Benchmarking Annotation Framework
Overview
This page presents the performance benchmarking of Small Language Models (SLMs) and Large Language Models (LLMs) within our annotation framework. The objective is to evaluate how these models perform in tasks involving text and multimodal data (text + image). For this benchmarking, SLMs are defined as models with fewer parameters, typically below 15 million, such as BERT and GPT-2. In contrast, LLMs—including models like Llama3, Mistral, Gemma, and Phi—possess hundreds of millions to billions of parameters. This scale difference highlights the trade-off between efficiency and complexity when handling various tasks and datasets.

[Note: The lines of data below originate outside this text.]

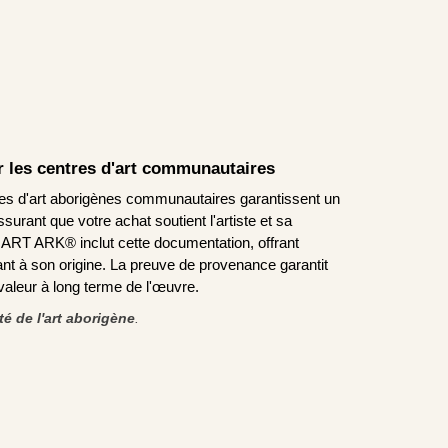
ar les centres d'art communautaires
tres d'art aborigènes communautaires garantissent un
urant que votre achat soutient l'artiste et sa
T ARK® inclut cette documentation, offrant
nt à son origine. La preuve de provenance garantit
a valeur à long terme de l'œuvre.
ité de l'art aborigène
.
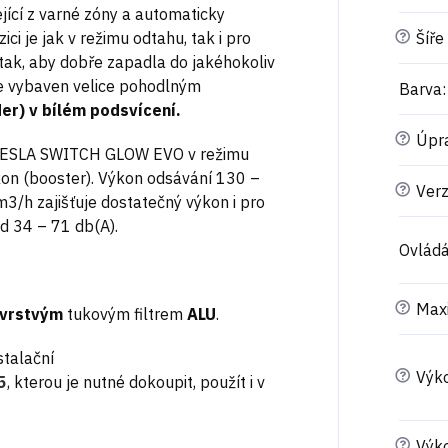
cí z varné zóny a automaticky
?
ici je jak v režimu odtahu, tak i pro
Šíře
 tak, aby dobře zapadla do jakéhokoliv
je vybaven velice pohodlným
Barva
:
er) v bílém podsvícení.
?
Úpr
ATESLA SWITCH GLOW EVO v režimu
ýkon (booster). Výkon odsávání 130 –
?
Ver
3/h zajišťuje dostatečný výkon i pro
od 34 – 71 db(A).
Ovládá
?
Maxi
 vrstvým
tukovým filtrem
ALU
.
stalační
?
Výko
5
, kterou je nutné dokoupit, použít i v
?
Výk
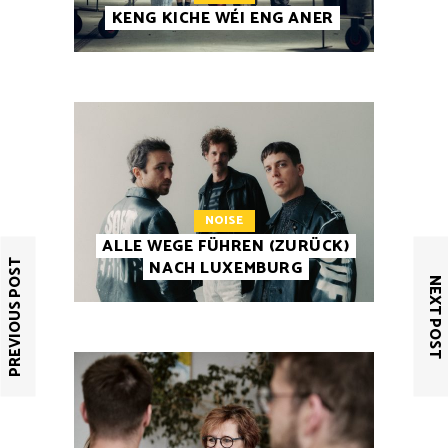
KENG KICHE WÉI ENG ANER
NOISE
ALLE WEGE FÜHREN (ZURÜCK)
NACH LUXEMBURG
PREVIOUS POST
NEXT POST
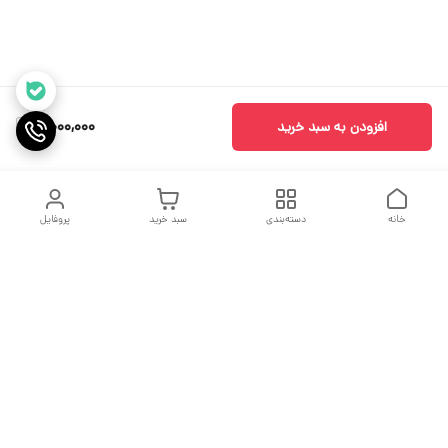
5,000,000
افزودن به سبد خرید
خانه
دسته‌بندی
سبد خرید
پروفایل
دسترسی سریع
جدول سایز بندی
درباره ما
مقاله ها
تماس با ما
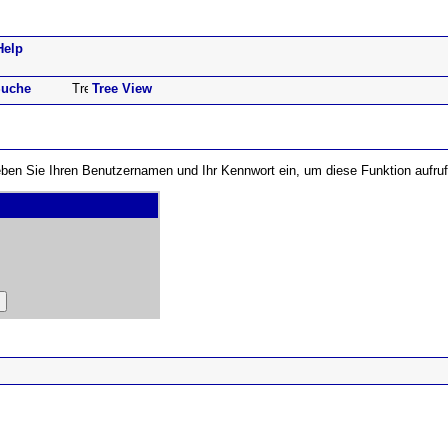
Help
uche
Tree View
 Geben Sie Ihren Benutzernamen und Ihr Kennwort ein, um diese Funktion aufru
ad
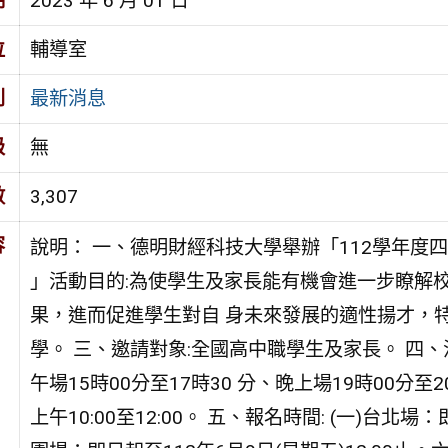
期
2023 年 6 月 01 日
位
輔導室
別
最新消息
級
無
數
3,307
容
說明： 一、德明財經科技大學舉辦「112學年度
」活動目的:為使學生及家長能有機會進一步瞭解
果，進而促進學生對自 身未來發展的適性揚才，特
學。 三、邀請對象:全國高中職學生及家長。 四、活動
午場15時00分至17時30 分、晚上場19時00分至2
上午10:00至12:00。 五、報名時間: (一)台北場：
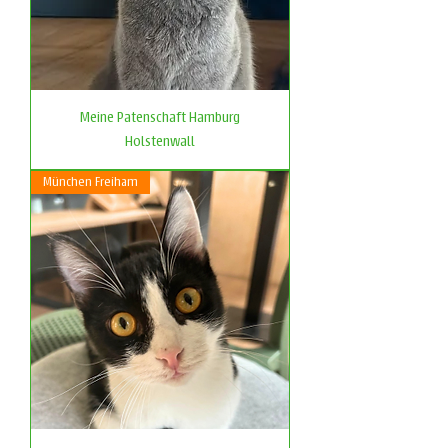
Meine Patenschaft Hamburg
Holstenwall
München Freiham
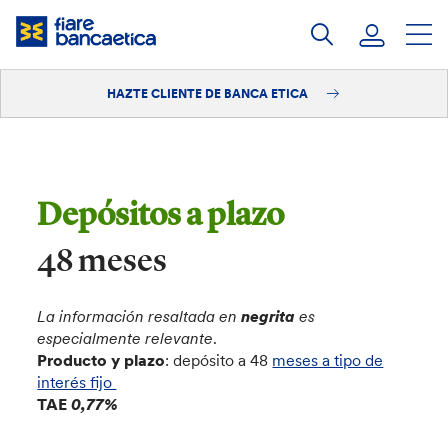
Saltar
a
contenido
HAZTE CLIENTE DE BANCA ETICA
Iniciar sesión
Hazte cliente
Depósitos a plazo
48 meses
La información resaltada en
negrita
es
especialmente relevante
.
Producto y plazo
: depósito a 48
meses a tipo de
interés fijo
TAE
0,77%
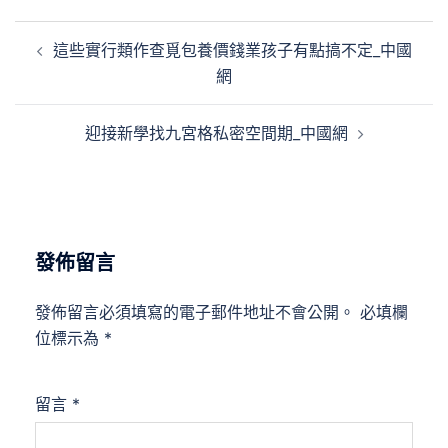
文
這些實行類作查覓包養價錢業孩子有點搞不定_中國
章
網
導
覽
迎接新學找九宮格私密空間期_中國網
發佈留言
發佈留言必須填寫的電子郵件地址不會公開。
必填欄
位標示為
*
留言
*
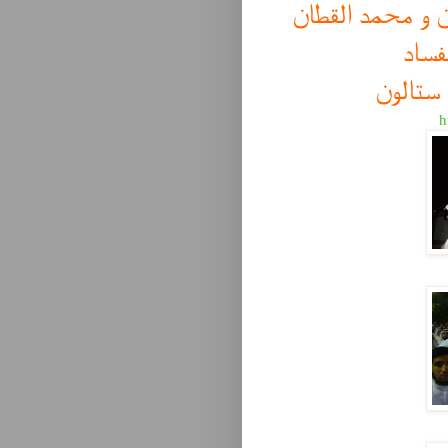
ن و محمد القطان
فساد
 ستالون
h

Benchmarking Results: Text-Based Models
Model | Configuration | Precision | Recall | F1 | Test Accuracy |
---|---|---|---|---|---|
Small Language Models | |||||
BERT-base-uncased | FT | 0.8887 | 0.8870 | 0.8878 | 0.8870 |
DistilBERT | FT | 0.8665 | 0.8554 | 0.8609 | 0.8710 |
RoBERTa-base | FT | 0.8940 | 0.8940 | 0.8940 | 0.8940 |
GPT2 | FT | 0.8762 | 0.8751 | 0.8756 | 0.8751 |
BART | FT | 0.8762 | 0.8760 | 0.8761 | 0.8760 |
Large Language Models | |||||
Llama 3.1-8B-instruct | 0-shot | 0.8280 | 0.6890 | 0.7521 | 0.7200 |
5-shot | 0.8400 | 0.7700 | 0.8035 | 0.7905 | |
IFT | 0.8019 | 0.8019 | 0.8019 | 0.8180 | |
Llama 3.1-8B (base) | FT | 0.8800 | 0.8600 | 0.8699 | 0.8320 |
Llama 3.2-3B-instruct | 0-shot | 0.7386 | 0.7550 | 0.7467 | 0.6897 |
5-shot | 0.7989 | 0.6840 | 0.7370 | 0.6133 | |
IFT | 0.8390 | 0.7984 | 0.8182 | 0.8084 | |
Llama 3.2-3B (base) | FT | 0.8400 | 0.8500 | 0.8450 | 0.8200 |
Mistral-v0.3 7B-instruct | 0-shot | 0.8153 | 0.5250 | 0.6387 | 0.6990 |
5-shot | 0.8319 | 0.8134 | 0.8225 | 0.7830 | |
IFT | 0.8890 | 0.9240 | 0.9062 | 0.7980 | |
Mistral-v0.3 7B (base) | FT | 0.8200 | 0.7400 | 0.7779 | 0.8014 |
Qwen2.5-7B | 0-shot | 0.8576 | 0.8576 | 0.8576 | 0.8576 |
5-shot | 0.8660 | 0.8790 | 0.8724 | 0.8900 | |
IFT | 0.8357 | 0.8474 | 0.8415 | 0.8474 |
Table 1: Performance metrics for various language models and configurations. Configuration types: 0-shot = No prior examples used for inference, 5-shot = Five examples provided for context before inference, FT = Fine-tuned on task-specific data, IFT = Instruction fine-tuned with targeted training.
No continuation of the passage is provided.